Investment attractiveness

It should be noted that experts do not put forward a consensus on the notion of attractiveness of an enterprise for investment, but for analyzing an investment it is classified according to the signs, these are:

  1. The attractiveness of the enterprise for investments under the terms of its development, when considering the state of its economic activity. The investor can determine the time interval at which the investment in the investee will give the expected result.

  2. The attractiveness of the object of investment on the conditions for investment, when, according to various criteria of the company or enterprise, the ability of the enterprise to pay obligations is estimated and there is a demand for additional investments.

  3. The set of parameters of the enterprise is determined by its attractiveness, this is the financial condition, the economic possibilities of the investee when it is necessary to invest minimal funds and get the maximum income.

  4. Based on research on the effectiveness of investments is determined by the attractiveness of the company for investment.

To obtain a true flow of information about an investment project, an investment strategy is developed when the market in which the investee operates is studied.

Every company that operates in the market has its own investment appeal. The investment situation may be affected by the situation in the industry by region.

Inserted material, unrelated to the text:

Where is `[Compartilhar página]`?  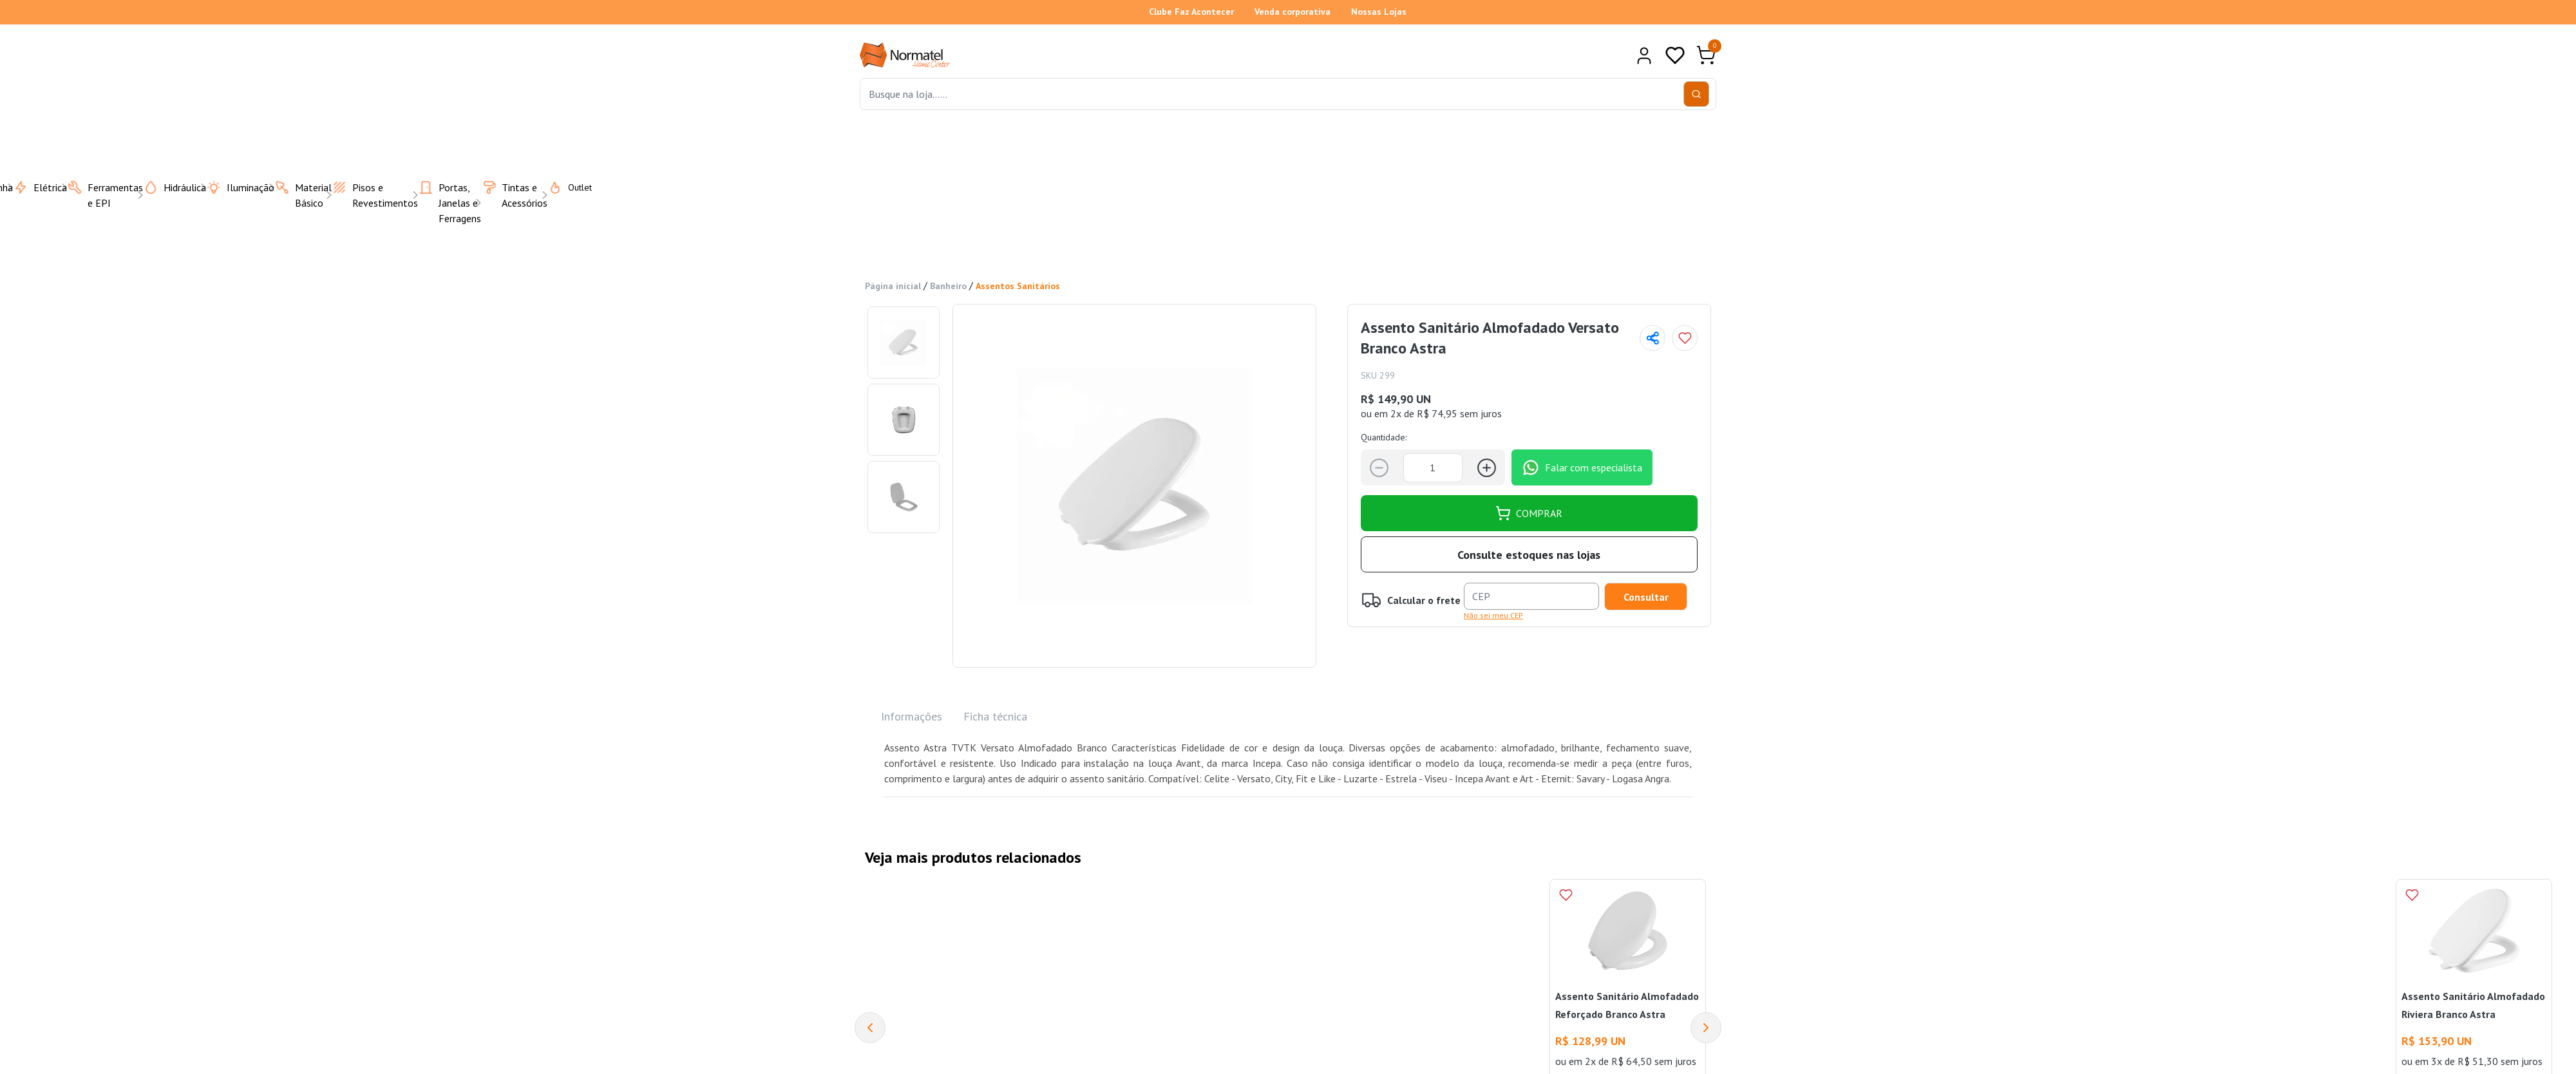 [Compartilhar página] is located at coordinates (1652, 338).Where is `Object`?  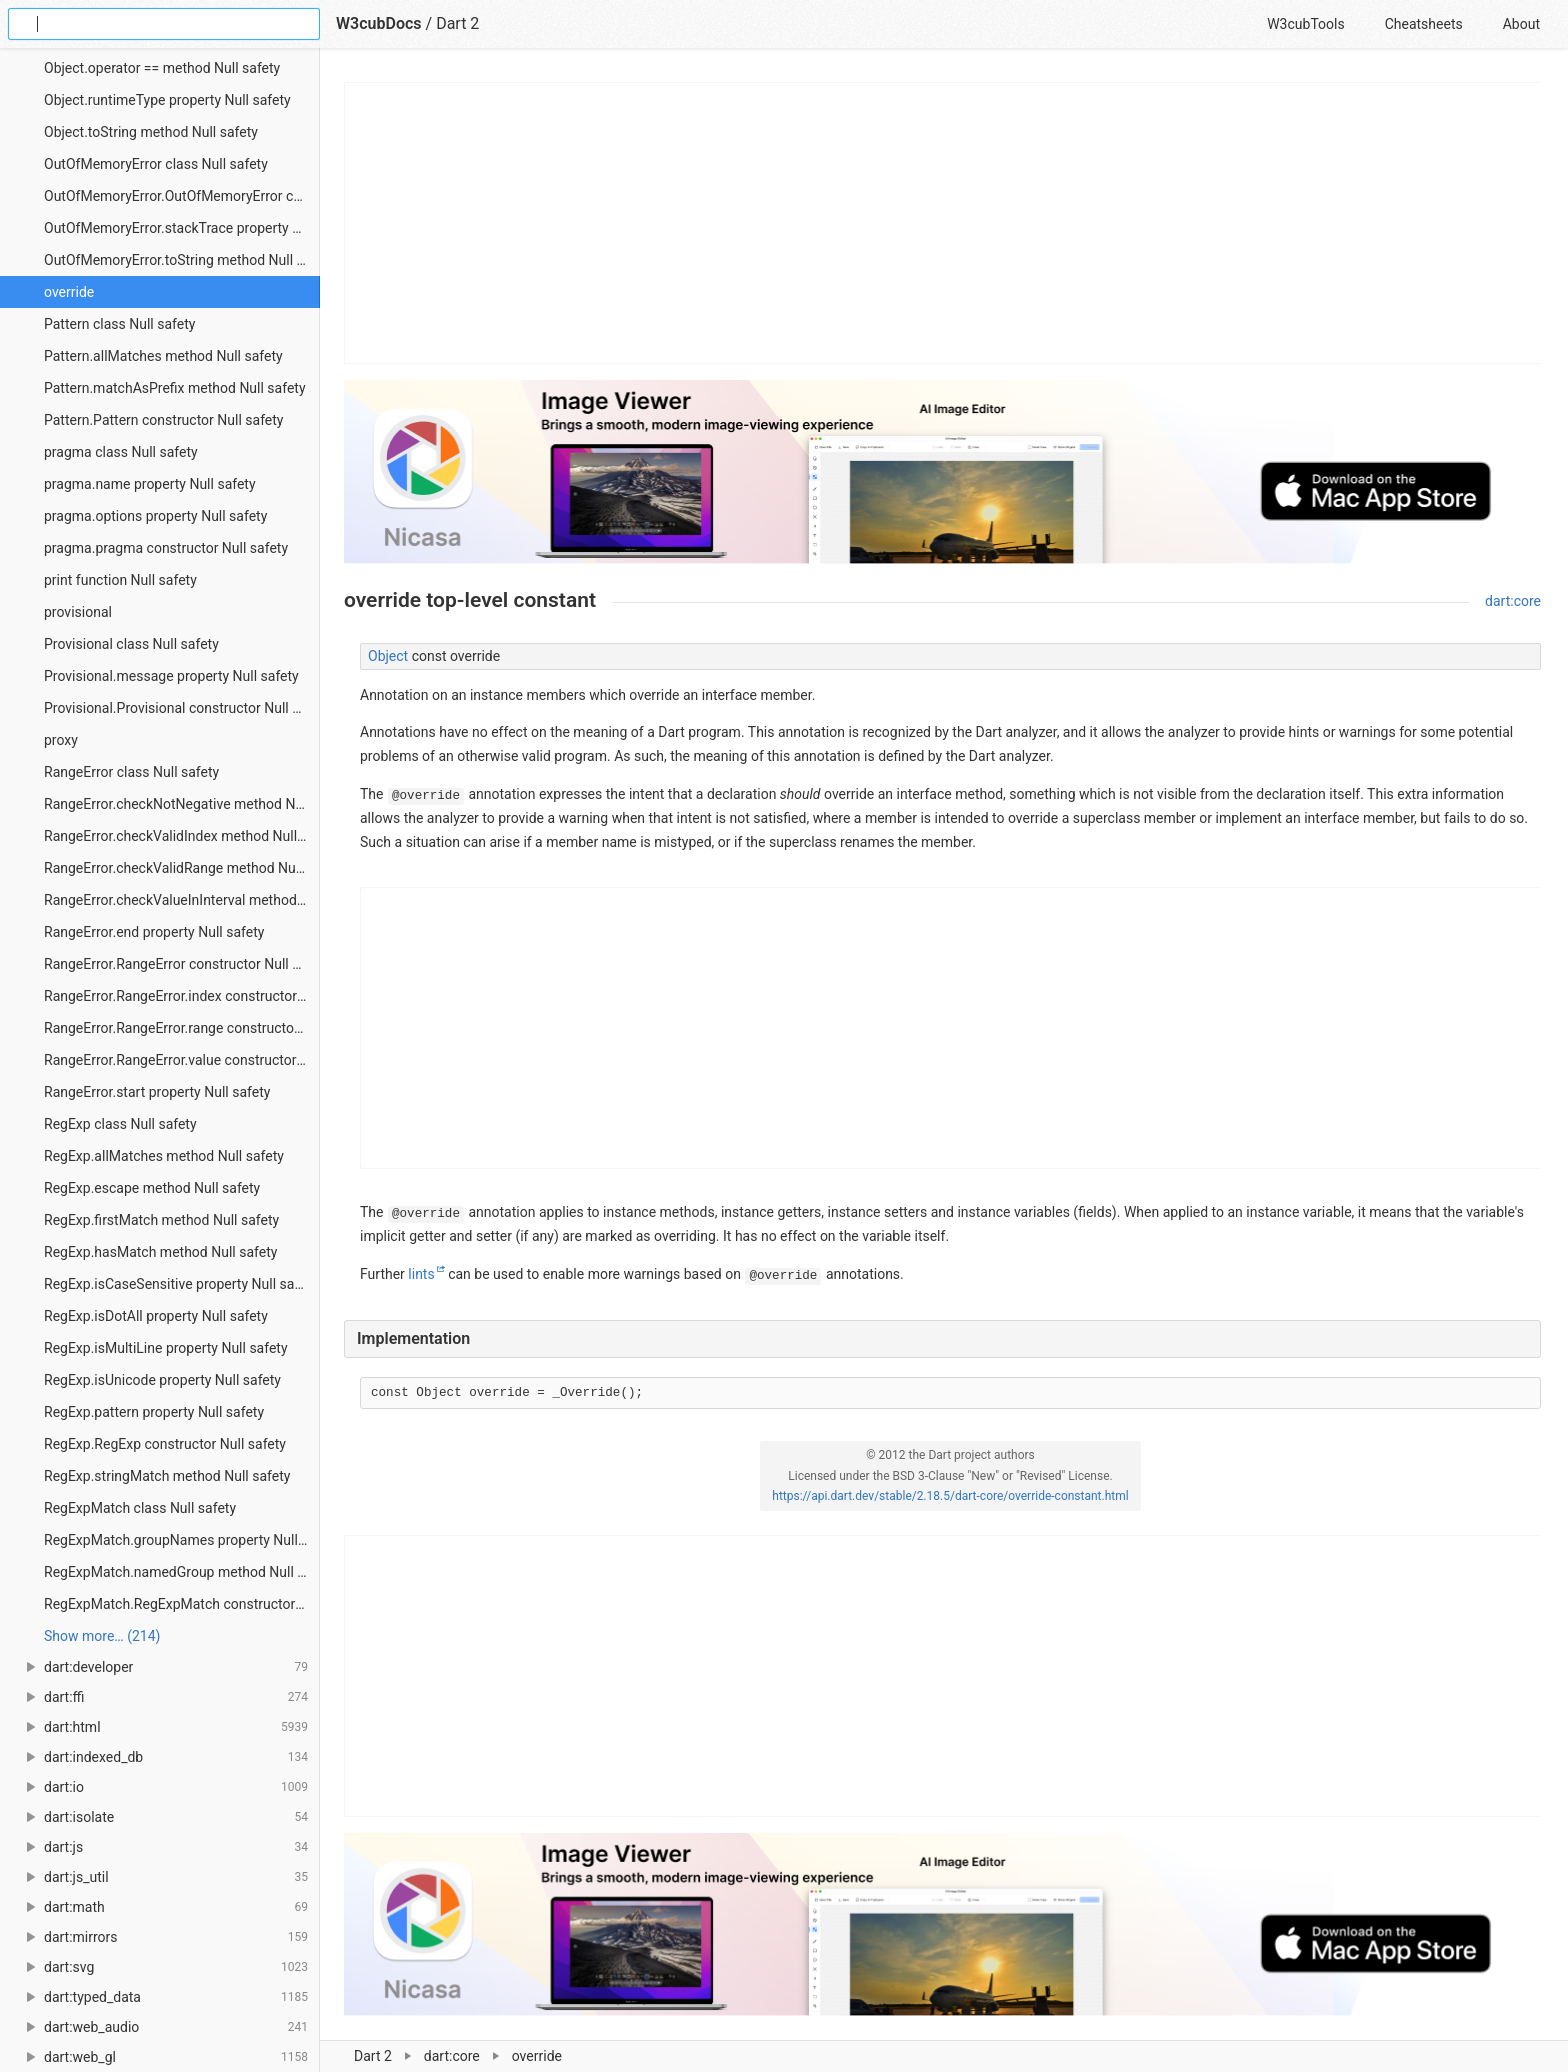 Object is located at coordinates (388, 656).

Инвестиции привлекаются по условиям развития предприятия, а также по внешним воздействиям на работу предприятий.

When an investor decides to invest money in an investee, he must assess all the risks and many factors that will affect the efficiency of the development of the enterprise and obtaining high profits. In Russia, it is believed that production facilities are at a satisfactory level for investors, need investments, given the steady growth in business activity of enterprises.

When analyzing an investment it is necessary to always take into account the risks of investments, in other words, to simulate a situation in which an unfavorable moment may come for the operation of an enterprise, try to foresee these events and achieve good results.

Watch the video: DCF, Discounted Cash Flow Valuation in Excel Video (February 2020).